Près de 700 Marines déployés dans la région de Los Angeles ont été relevés de leur mission après six semaines, a annoncé lundi le Département de la Défense américain.
Le porte-parole du Pentagone, Sean Parnell, a déclaré dans un communiqué que les Marines actuellement présents à Los Angeles allaient regagner leurs bases, ajoutant : « Nous leur sommes profondément reconnaissants pour leur engagement, ainsi que pour la force et le professionnalisme dont ils ont fait preuve lors de cette mission. »
Cette décision marque la fin de l’implication du Corps des Marines dans la Task Force 51, l’organisation mise en place par le United States Northern Command pour superviser l’intervention militaire à Los Angeles. Le 1er juillet, les 700 Marines du 2e Bataillon, 7e Régiment de Marines de la 1re Division Américaine initialement déployés dans la région ont été relevés. Ils ont été remplacés par 400 Marines du 3e Bataillon, 7e Régiment de Marines, toujours de la 1re Division, comme l’avait indiqué un porte-parole de NORTHCOM à l’époque.
Ce retrait intervient une semaine après le départ de 2 000 membres de la 79e Brigade d’Infanterie de la Garde Nationale de Californie, qui avait elle-même suivi la libération de 150 gardes mobilisés le 1er juillet pour appuyer les efforts de lutte contre les incendies dans l’État.

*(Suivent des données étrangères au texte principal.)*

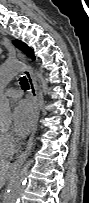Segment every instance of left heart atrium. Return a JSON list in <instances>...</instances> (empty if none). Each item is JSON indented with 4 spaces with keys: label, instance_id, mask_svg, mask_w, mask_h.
<instances>
[{
    "label": "left heart atrium",
    "instance_id": "1",
    "mask_svg": "<svg viewBox=\"0 0 89 203\" xmlns=\"http://www.w3.org/2000/svg\"><path fill=\"white\" fill-rule=\"evenodd\" d=\"M15 131L20 136H26L34 126L35 109L29 101H21L13 114Z\"/></svg>",
    "mask_w": 89,
    "mask_h": 203
}]
</instances>
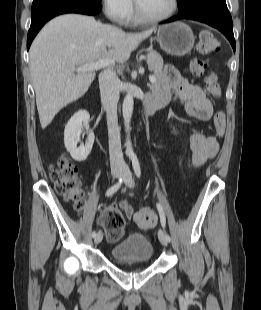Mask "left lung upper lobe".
Here are the masks:
<instances>
[{"label":"left lung upper lobe","instance_id":"5c2ea615","mask_svg":"<svg viewBox=\"0 0 261 310\" xmlns=\"http://www.w3.org/2000/svg\"><path fill=\"white\" fill-rule=\"evenodd\" d=\"M206 0H177L179 14L184 15L196 10Z\"/></svg>","mask_w":261,"mask_h":310}]
</instances>
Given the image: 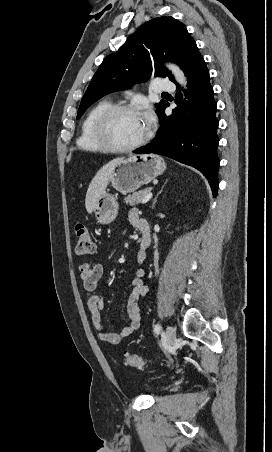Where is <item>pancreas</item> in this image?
Returning <instances> with one entry per match:
<instances>
[{
    "label": "pancreas",
    "mask_w": 272,
    "mask_h": 452,
    "mask_svg": "<svg viewBox=\"0 0 272 452\" xmlns=\"http://www.w3.org/2000/svg\"><path fill=\"white\" fill-rule=\"evenodd\" d=\"M151 192V188H145L143 190L134 192L132 195H128L124 198V201L126 204L130 205V206H135L139 203L142 202V200L144 199V197Z\"/></svg>",
    "instance_id": "cf45deb5"
}]
</instances>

Le président Donald Trump avait ordonné, le 7 juin, la fédéralisation des membres de la Garde Nationale de Californie en vertu du Titre 10 du Code des États-Unis, en réponse aux manifestations à Los Angeles contre les raids d’immigration menés par le Département de la Sécurité Intérieure. Environ 4 100 soldats de la Garde Nationale californienne, issus de la 79e Brigade d’Infanterie et de la 49e Brigade de Police Militaire, ont été placés sous le commandement de la Task Force 51 dont la mission officielle était de protéger le personnel et les bâtiments fédéraux, sans intervenir dans les opérations de maintien de l’ordre.
Les Marines ont reçu l’ordre de se mobiliser pour Los Angeles dès le 9 juin. Les responsables du Pentagone avaient justifié cette décision en expliquant que la présence immédiate des Marines était nécessaire en attendant l’arrivée complète de la Garde Nationale. Toutefois, la plupart des Marines ont passé plusieurs jours en périphérie de Los Angeles pour s’entraîner aux techniques de gestion des foules, avant de finalement pénétrer dans la ville.

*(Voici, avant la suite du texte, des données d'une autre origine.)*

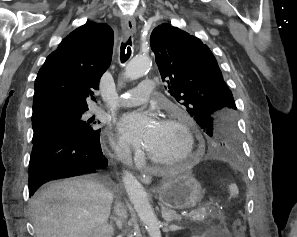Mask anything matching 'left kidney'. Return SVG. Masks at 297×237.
Segmentation results:
<instances>
[{"instance_id": "1", "label": "left kidney", "mask_w": 297, "mask_h": 237, "mask_svg": "<svg viewBox=\"0 0 297 237\" xmlns=\"http://www.w3.org/2000/svg\"><path fill=\"white\" fill-rule=\"evenodd\" d=\"M193 237H210V233L209 231H206L205 233H203L202 236H193Z\"/></svg>"}]
</instances>
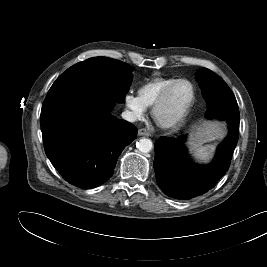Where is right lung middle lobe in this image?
<instances>
[{"label": "right lung middle lobe", "mask_w": 267, "mask_h": 267, "mask_svg": "<svg viewBox=\"0 0 267 267\" xmlns=\"http://www.w3.org/2000/svg\"><path fill=\"white\" fill-rule=\"evenodd\" d=\"M133 68L107 57H93L67 69L51 86L43 105L64 95L86 92L122 103L132 83Z\"/></svg>", "instance_id": "obj_1"}]
</instances>
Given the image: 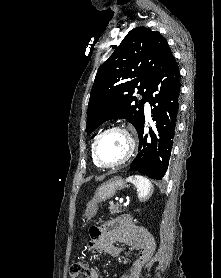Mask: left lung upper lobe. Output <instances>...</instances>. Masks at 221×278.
Listing matches in <instances>:
<instances>
[{
	"label": "left lung upper lobe",
	"mask_w": 221,
	"mask_h": 278,
	"mask_svg": "<svg viewBox=\"0 0 221 278\" xmlns=\"http://www.w3.org/2000/svg\"><path fill=\"white\" fill-rule=\"evenodd\" d=\"M172 57L159 32L145 27L132 29L98 69L88 104L86 132L90 134L113 118H126L137 129L144 117L146 96ZM135 91L143 96L139 102L132 96Z\"/></svg>",
	"instance_id": "obj_1"
}]
</instances>
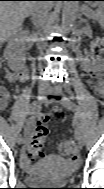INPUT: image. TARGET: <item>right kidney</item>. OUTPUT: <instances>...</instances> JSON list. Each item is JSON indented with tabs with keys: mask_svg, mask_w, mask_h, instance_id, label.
Here are the masks:
<instances>
[{
	"mask_svg": "<svg viewBox=\"0 0 104 189\" xmlns=\"http://www.w3.org/2000/svg\"><path fill=\"white\" fill-rule=\"evenodd\" d=\"M27 39L28 31H21L9 40L4 50V57L10 69L18 70L24 65L26 60L25 44Z\"/></svg>",
	"mask_w": 104,
	"mask_h": 189,
	"instance_id": "obj_1",
	"label": "right kidney"
}]
</instances>
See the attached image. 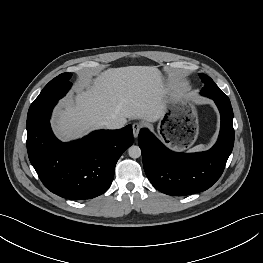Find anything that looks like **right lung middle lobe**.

Alors que certains membres de la Garde Nationale ont accompagné les agents de l’Immigration and Customs Enforcement (ICE) et de la Customs and Border Patrol (CBP) lors de raids d’immigration à Los Angeles et dans la grande région de Californie du Sud, les Marines sont restés cantonnés dans les bâtiments fédéraux.
Au cours de ces six semaines dans la région de Los Angeles, les Marines ont essentiellement évité toute confrontation avec les forces de l’ordre et la presse. Dans les premières journées de l’opération, un Marine avait brièvement interpellé un vétéran de l’Armée américaine qui était entré temporairement dans l’enceinte fédérale du bâtiment Wilshire, en se rendant à un rendez-vous sur le campus des Anciens Combattants voisin.
À ce jour, environ 2 000 soldats de la Garde Nationale sont toujours présents dans la région de Los Angeles sous le commandement de la Task Force 51.